So, what do you feed your dog(s)? op2:


----------



## Labmom4 (Feb 1, 2011)

I feed Great Life. Love it! My dogs look amazing on it. Before that, I fed Canidae ALS for many years. I give a RMB once a week or so and also an egg once a week. Sometimes I'll give them sardines too.


----------



## StellaLucyDesi (Jun 19, 2008)

Recently, I've become a Demo Rep for Nature's Variety so I do use the food lol. My 4 dogs get either NV new LID Turkey kibble or Halo kibble topped with a variety of high quality canned food (like NV, Wellness 95%, Halo, Fromm, BB, etc.) for their morning meal. In the evening they get NV raw medallions (I use either the Organic Chicken or Beef). I would love to feed them total raw medallions, but others sometimes feed them or they get boarded sometimes and I wouldn't trust them to do it right. For treats, they get small, soft treats called Real Meat Treats, biscuits are NV, Halo or Newman's Own small biscuits, chews are either Get Naked chews or Merrick Texas Toothpicks, Merrick Lamb Ears, sometimes a raw bone from NV.

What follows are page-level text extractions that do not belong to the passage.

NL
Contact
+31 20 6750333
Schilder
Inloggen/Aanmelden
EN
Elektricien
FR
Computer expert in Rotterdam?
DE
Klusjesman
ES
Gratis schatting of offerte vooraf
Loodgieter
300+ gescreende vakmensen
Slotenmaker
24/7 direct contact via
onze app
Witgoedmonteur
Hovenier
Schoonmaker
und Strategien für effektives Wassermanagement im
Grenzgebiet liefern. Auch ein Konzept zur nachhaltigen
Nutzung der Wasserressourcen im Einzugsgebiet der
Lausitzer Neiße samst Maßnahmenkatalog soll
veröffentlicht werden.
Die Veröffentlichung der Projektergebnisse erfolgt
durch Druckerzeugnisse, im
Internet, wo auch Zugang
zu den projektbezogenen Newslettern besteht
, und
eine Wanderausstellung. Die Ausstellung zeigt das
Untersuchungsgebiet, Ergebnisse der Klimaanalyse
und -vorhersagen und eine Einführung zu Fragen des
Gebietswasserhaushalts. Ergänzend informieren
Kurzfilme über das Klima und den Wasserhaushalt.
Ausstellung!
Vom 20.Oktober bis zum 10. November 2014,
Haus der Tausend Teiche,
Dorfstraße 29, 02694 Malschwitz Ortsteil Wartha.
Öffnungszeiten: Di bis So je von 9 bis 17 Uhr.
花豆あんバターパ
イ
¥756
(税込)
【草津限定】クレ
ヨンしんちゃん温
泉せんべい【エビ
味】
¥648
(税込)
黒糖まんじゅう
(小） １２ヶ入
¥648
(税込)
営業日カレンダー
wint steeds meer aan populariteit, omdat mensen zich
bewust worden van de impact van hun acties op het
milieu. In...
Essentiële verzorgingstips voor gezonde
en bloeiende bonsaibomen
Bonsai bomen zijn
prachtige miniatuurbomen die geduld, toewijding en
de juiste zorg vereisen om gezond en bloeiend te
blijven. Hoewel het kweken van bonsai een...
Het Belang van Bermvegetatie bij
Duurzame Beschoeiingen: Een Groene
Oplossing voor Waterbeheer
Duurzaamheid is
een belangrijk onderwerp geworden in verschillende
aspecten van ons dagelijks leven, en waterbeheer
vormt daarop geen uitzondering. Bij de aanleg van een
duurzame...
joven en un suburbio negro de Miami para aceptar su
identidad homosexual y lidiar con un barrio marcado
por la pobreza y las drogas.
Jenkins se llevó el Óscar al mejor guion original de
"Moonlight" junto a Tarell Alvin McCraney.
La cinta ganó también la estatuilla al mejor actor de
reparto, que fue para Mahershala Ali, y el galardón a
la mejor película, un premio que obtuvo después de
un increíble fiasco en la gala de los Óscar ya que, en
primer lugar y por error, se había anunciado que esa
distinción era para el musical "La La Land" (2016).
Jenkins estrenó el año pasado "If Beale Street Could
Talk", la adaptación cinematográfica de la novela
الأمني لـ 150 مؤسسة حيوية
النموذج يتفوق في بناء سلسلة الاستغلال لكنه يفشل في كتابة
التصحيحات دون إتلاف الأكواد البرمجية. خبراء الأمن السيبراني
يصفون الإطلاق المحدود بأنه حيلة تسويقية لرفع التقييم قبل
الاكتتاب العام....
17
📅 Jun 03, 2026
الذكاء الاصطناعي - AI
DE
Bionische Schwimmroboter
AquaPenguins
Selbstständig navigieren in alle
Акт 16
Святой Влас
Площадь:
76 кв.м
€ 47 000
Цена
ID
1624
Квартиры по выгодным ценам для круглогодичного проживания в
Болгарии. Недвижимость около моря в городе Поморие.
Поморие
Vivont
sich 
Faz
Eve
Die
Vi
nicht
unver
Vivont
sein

My 2 cats are fed a little differently, since 1 is going on 22 years old! My 5 year old cat, Princess, gets Acana or NV LID kibble and Wellness grainfree pouches. I'm gonna try Halo cans with her, too. She doesn't like the NV can food. My 22 year old, Smokey, eats Holistic Select Duck kibble because it's the only one she will eat. And it doesn't make her throw up lol. She also gets Wellness grainfree pouches. Same as Princess, I'm gonna try Halo with her. She also doesn't like NV can food. I would love to feed both of them NV raw medallions, but they will have none of it lol.


----------



## Miss Bugs (Jul 4, 2011)

6 of my dogs get raw, home made most of the time, but the 4 who come to work with me, get Grandma Lucy's dehydrated raw for whatever meal they eat at work. 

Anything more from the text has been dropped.